Brief.
From the line containing "About Tata Steel" to the end of the data, retype every line exactly and nothing else. Drop the pictures.

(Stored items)
================

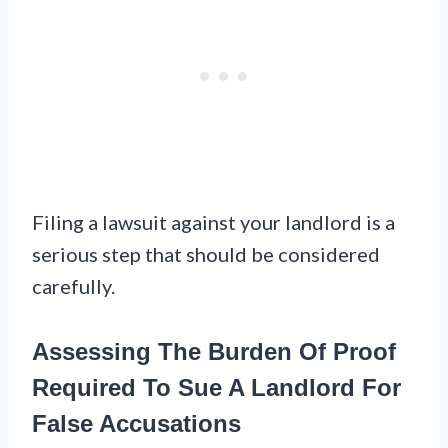
Filing a lawsuit against your landlord is a
serious step that should be considered
carefully.
Assessing The Burden Of Proof
Required To Sue A Landlord For
False Accusations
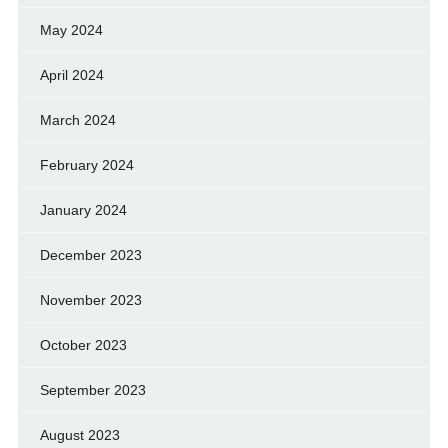
May 2024
April 2024
March 2024
February 2024
January 2024
December 2023
November 2023
October 2023
September 2023
August 2023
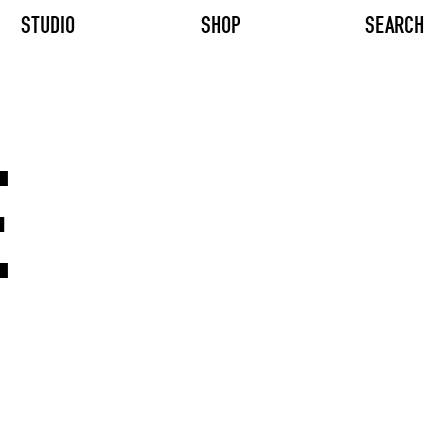
STUDIO
SHOP
SEARCH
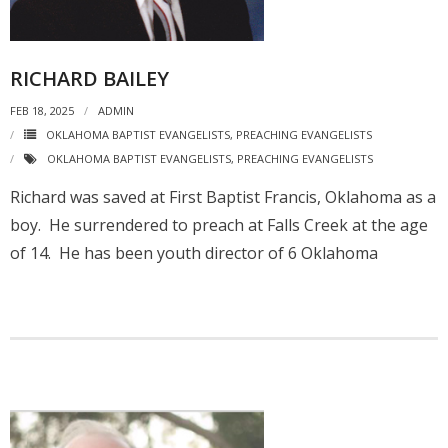
RICHARD BAILEY
FEB 18, 2025
ADMIN
OKLAHOMA BAPTIST EVANGELISTS
,
PREACHING EVANGELISTS
OKLAHOMA BAPTIST EVANGELISTS
,
PREACHING EVANGELISTS
Richard was saved at First Baptist Francis, Oklahoma as a
boy. He surrendered to preach at Falls Creek at the age
of 14. He has been youth director of 6 Oklahoma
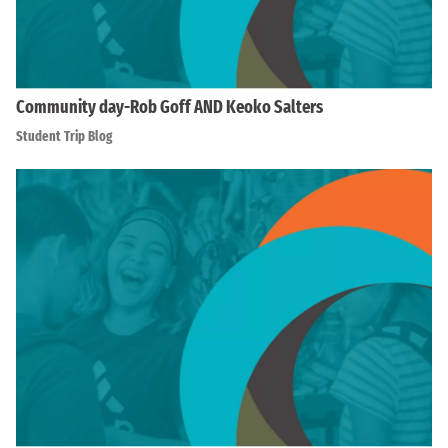
Community day-Rob Goff AND Keoko Salters
Student Trip Blog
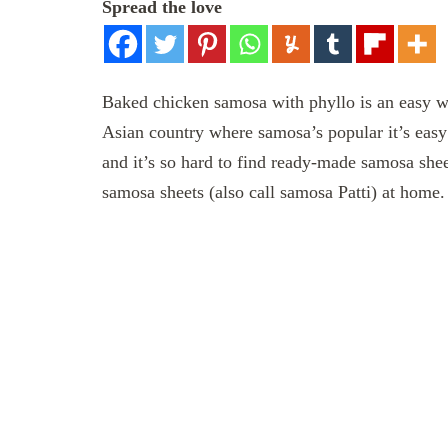
Spread the love
Baked chicken samosa with phyllo is an easy wa
Asian country where samosa’s popular it’s easy
and it’s so hard to find ready-made samosa sh
samosa sheets (also call samosa Patti) at home.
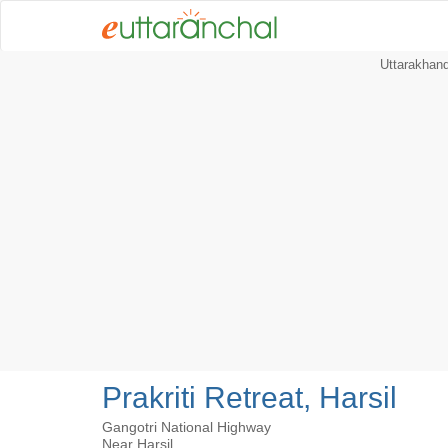
Uttarakhan
Prakriti Retreat, Harsil
Gangotri National Highway
Near Harsil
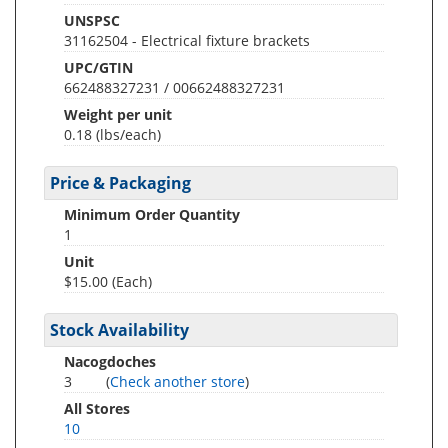
UNSPSC
31162504 - Electrical fixture brackets
UPC/GTIN
662488327231 / 00662488327231
Weight per unit
0.18
(lbs/each)
Price & Packaging
Minimum Order Quantity
1
Unit
$15.00 (Each)
Stock Availability
Nacogdoches
3
(
Check another store
)
All Stores
10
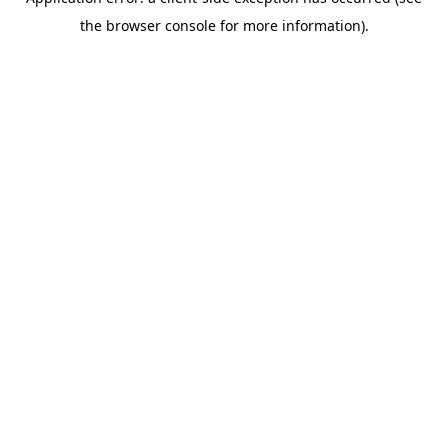
the browser console for more information).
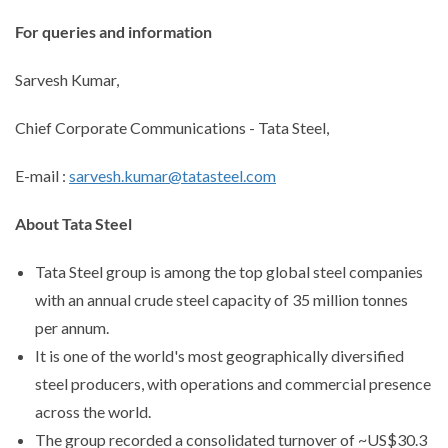
For queries and information
Sarvesh Kumar,
Chief Corporate Communications - Tata Steel,
E-mail :
sarvesh.kumar@tatasteel.com
About Tata Steel
Tata Steel group is among the top global steel companies
with an annual crude steel capacity of 35 million tonnes
per annum.
It is one of the world's most geographically diversified
steel producers, with operations and commercial presence
across the world.
The group recorded a consolidated turnover of ~US$30.3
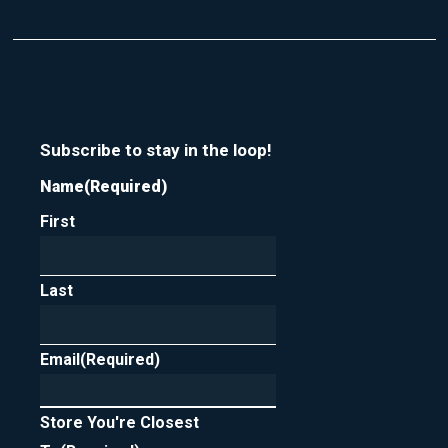
Subscribe to stay in the loop!
Name
(Required)
First
Last
Email
(Required)
Store You're Closest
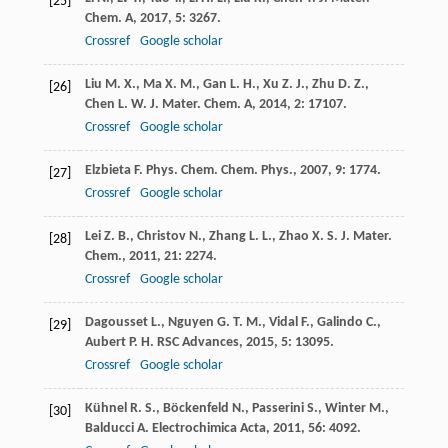
[25]
Chem. A
,
2017
,
5
: 3267.
Crossref
Google scholar
Liu
M. X.
,
Ma
X. M.
,
Gan
L. H.
,
Xu
Z. J.
,
Zhu
D. Z.
,
[26]
Chen
L. W.
J. Mater. Chem. A
,
2014
,
2
: 17107.
Crossref
Google scholar
Elzbieta
F.
Phys. Chem. Chem. Phys.
,
2007
,
9
: 1774.
[27]
Crossref
Google scholar
Lei
Z. B.
,
Christov
N.
,
Zhang
L. L.
,
Zhao
X. S.
J. Mater.
[28]
Chem.
,
2011
,
21
: 2274.
Crossref
Google scholar
Dagousset
L.
,
Nguyen
G. T. M.
,
Vidal
F.
,
Galindo
C.
,
[29]
Aubert
P. H.
RSC Advances
,
2015
,
5
: 13095.
Crossref
Google scholar
Kühnel
R. S.
,
Böckenfeld
N.
,
Passerini
S.
,
Winter
M.
,
[30]
Balducci
A.
Electrochimica Acta
,
2011
,
56
: 4092.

================

Response area.
About Tata Steel
Tata Steel group is among the top global steel companies
with an annual crude steel capacity of 35 million tonnes
per annum.
It is one of the world's most geographically diversified
steel producers, with operations and commercial presence
across the world.
The group recorded a consolidated turnover of ~US$30.3
Subscribe to stay in the loop!
Name
(Required)
First
Last
Email
(Required)
Store You're Closest
[25]
Chem. A
,
2017
,
5
: 3267.
Crossref
Google scholar
Liu
M. X.
,
Ma
X. M.
,
Gan
L. H.
,
Xu
Z. J.
,
Zhu
D. Z.
,
[26]
Chen
L. W.
J. Mater. Chem. A
,
2014
,
2
: 17107.
Crossref
Google scholar
Elzbieta
F.
Phys. Chem. Chem. Phys.
,
2007
,
9
: 1774.
[27]
Crossref
Google scholar
Lei
Z. B.
,
Christov
N.
,
Zhang
L. L.
,
Zhao
X. S.
J. Mater.
[28]
Chem.
,
2011
,
21
: 2274.
Crossref
Google scholar
Dagousset
L.
,
Nguyen
G. T. M.
,
Vidal
F.
,
Galindo
C.
,
[29]
Aubert
P. H.
RSC Advances
,
2015
,
5
: 13095.
Crossref
Google scholar
Kühnel
R. S.
,
Böckenfeld
N.
,
Passerini
S.
,
Winter
M.
,
[30]
Balducci
A.
Electrochimica Acta
,
2011
,
56
: 4092.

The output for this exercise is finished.